== Data excerpts ==
• • •

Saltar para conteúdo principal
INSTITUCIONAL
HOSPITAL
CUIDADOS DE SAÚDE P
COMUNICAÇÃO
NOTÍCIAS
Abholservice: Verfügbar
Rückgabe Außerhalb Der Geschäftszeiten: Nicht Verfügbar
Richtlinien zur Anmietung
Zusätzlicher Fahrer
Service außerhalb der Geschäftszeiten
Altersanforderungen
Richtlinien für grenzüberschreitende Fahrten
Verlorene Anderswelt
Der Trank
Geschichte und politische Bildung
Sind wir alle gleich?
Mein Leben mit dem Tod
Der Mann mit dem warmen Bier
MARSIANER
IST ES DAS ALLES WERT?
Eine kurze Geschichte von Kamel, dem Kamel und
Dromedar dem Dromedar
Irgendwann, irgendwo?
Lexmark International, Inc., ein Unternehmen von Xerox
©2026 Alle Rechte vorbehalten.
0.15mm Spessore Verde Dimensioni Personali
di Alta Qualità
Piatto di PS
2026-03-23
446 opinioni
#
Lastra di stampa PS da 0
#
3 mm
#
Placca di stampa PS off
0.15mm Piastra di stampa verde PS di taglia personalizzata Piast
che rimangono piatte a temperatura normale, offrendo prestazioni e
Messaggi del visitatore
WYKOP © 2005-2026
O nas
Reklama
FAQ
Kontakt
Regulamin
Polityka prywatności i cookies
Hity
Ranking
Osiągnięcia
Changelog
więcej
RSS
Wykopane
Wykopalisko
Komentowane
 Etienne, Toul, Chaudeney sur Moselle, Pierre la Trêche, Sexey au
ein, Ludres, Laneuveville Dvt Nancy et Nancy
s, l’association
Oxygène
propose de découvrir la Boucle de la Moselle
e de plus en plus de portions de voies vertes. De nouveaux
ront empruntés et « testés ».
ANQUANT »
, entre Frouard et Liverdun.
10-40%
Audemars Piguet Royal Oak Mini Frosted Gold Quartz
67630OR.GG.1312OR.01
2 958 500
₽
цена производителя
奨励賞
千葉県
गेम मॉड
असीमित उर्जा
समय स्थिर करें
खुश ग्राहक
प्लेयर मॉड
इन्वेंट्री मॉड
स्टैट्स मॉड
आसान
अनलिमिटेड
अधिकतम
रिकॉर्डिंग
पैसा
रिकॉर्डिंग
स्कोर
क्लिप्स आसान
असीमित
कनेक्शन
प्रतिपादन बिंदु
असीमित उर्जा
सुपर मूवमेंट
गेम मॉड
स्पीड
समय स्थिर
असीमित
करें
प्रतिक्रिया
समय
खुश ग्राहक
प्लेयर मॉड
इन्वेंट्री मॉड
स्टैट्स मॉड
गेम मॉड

• • •

== Task prompt ==
The material should be transcribed exactly, every line included.

== Answer space ==
Saltar para conteúdo principal
INSTITUCIONAL
HOSPITAL
CUIDADOS DE SAÚDE P
COMUNICAÇÃO
NOTÍCIAS
Abholservice: Verfügbar
Rückgabe Außerhalb Der Geschäftszeiten: Nicht Verfügbar
Richtlinien zur Anmietung
Zusätzlicher Fahrer
Service außerhalb der Geschäftszeiten
Altersanforderungen
Richtlinien für grenzüberschreitende Fahrten
Verlorene Anderswelt
Der Trank
Geschichte und politische Bildung
Sind wir alle gleich?
Mein Leben mit dem Tod
Der Mann mit dem warmen Bier
MARSIANER
IST ES DAS ALLES WERT?
Eine kurze Geschichte von Kamel, dem Kamel und
Dromedar dem Dromedar
Irgendwann, irgendwo?
Lexmark International, Inc., ein Unternehmen von Xerox
©2026 Alle Rechte vorbehalten.
0.15mm Spessore Verde Dimensioni Personali
di Alta Qualità
Piatto di PS
2026-03-23
446 opinioni
#
Lastra di stampa PS da 0
#
3 mm
#
Placca di stampa PS off
0.15mm Piastra di stampa verde PS di taglia personalizzata Piast
che rimangono piatte a temperatura normale, offrendo prestazioni e
Messaggi del visitatore
WYKOP © 2005-2026
O nas
Reklama
FAQ
Kontakt
Regulamin
Polityka prywatności i cookies
Hity
Ranking
Osiągnięcia
Changelog
więcej
RSS
Wykopane
Wykopalisko
Komentowane
 Etienne, Toul, Chaudeney sur Moselle, Pierre la Trêche, Sexey au
ein, Ludres, Laneuveville Dvt Nancy et Nancy
s, l’association
Oxygène
propose de découvrir la Boucle de la Moselle
e de plus en plus de portions de voies vertes. De nouveaux
ront empruntés et « testés ».
ANQUANT »
, entre Frouard et Liverdun.
10-40%
Audemars Piguet Royal Oak Mini Frosted Gold Quartz
67630OR.GG.1312OR.01
2 958 500
₽
цена производителя
奨励賞
千葉県
गेम मॉड
असीमित उर्जा
समय स्थिर करें
खुश ग्राहक
प्लेयर मॉड
इन्वेंट्री मॉड
स्टैट्स मॉड
आसान
अनलिमिटेड
अधिकतम
रिकॉर्डिंग
पैसा
रिकॉर्डिंग
स्कोर
क्लिप्स आसान
असीमित
कनेक्शन
प्रतिपादन बिंदु
असीमित उर्जा
सुपर मूवमेंट
गेम मॉड
स्पीड
समय स्थिर
असीमित
करें
प्रतिक्रिया
समय
खुश ग्राहक
प्लेयर मॉड
इन्वेंट्री मॉड
स्टैट्स मॉड
गेम मॉड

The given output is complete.